I have 3 basic reasons for gardening:
- To eat fresher, better tasting veggies
- As a learning experience for myself and the kids
- To save a little money (especially on the herbs)
However, while I enjoy some time gardening, I really do not enjoy spending lots of time weeding and caring for the plants. With this in mind, I've been thinking about what vegetables I want to grow next year. This year, we're growing tomatoes, broccoli, sweet peppers, lettuce, and spinach. Tomatoes do taste much better fresh, rather than off the shelf at the grocery store. My daughter picked broccoli, which has been growing wonderfully (will she eat it???). The peppers, lettuce, and spinach are a bit of an experiment. So far, they are all growing nicely, but I'm not sure how much better they will taste than store bought, or whether the effort is worth it. We should do a blind taste test with the kids and see.

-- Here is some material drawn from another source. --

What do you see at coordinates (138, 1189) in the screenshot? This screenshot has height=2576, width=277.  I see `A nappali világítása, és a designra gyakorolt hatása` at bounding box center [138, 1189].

Next year, I'm considering adding corn, onions, and garlic. Sweet corn is known to taste significantly better if eaten shortly after it is picked. The starches in the corn begin to change quickly after its picked, so fresh corn should have a substantial value. Onions and garlic are supposed to be super easy to grow and can be stored for long periods, giving us something to enjoy throughout the year (not just in the summer). However, onions and garlic have no advantage in taste over store bought and are mostly hidden from our eyes as they grow, limiting the learning experience and joy for my kids. We would save a little money from growing them.

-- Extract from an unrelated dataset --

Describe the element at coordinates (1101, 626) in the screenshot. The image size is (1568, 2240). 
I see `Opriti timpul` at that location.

I've been staying away from most vine plants because they take up a lot of area considering how little food they produce. And I always detested picking peas and green beans as kid, so I'm not all that interested in growing those veggies in our garden.
The herbs were mostly selected by my wife. Because herbs can be pretty expensive and Brenda uses them liberally in her cooking, we do save significantly. So far we have: cilantro, dill, chives, parsley, mint, sage, oregano, thyme, rosemary, basil, and tarragon. Luckily, they have all been really easy to manage. The thyme, oregano, and mint have been growing so well, we might start giving it away. The rosemary does need to be dug up and brought indoors for the winter if you want to keep it alive in Michigan. But otherwise, I just plant the annuals in the spring and harvest and annuals and perennials as necessary throughout the summer.
With a few more years of this, I should hopefully have a system down to make the effort minimum, but enjoyment maximum, for a value-dense experience.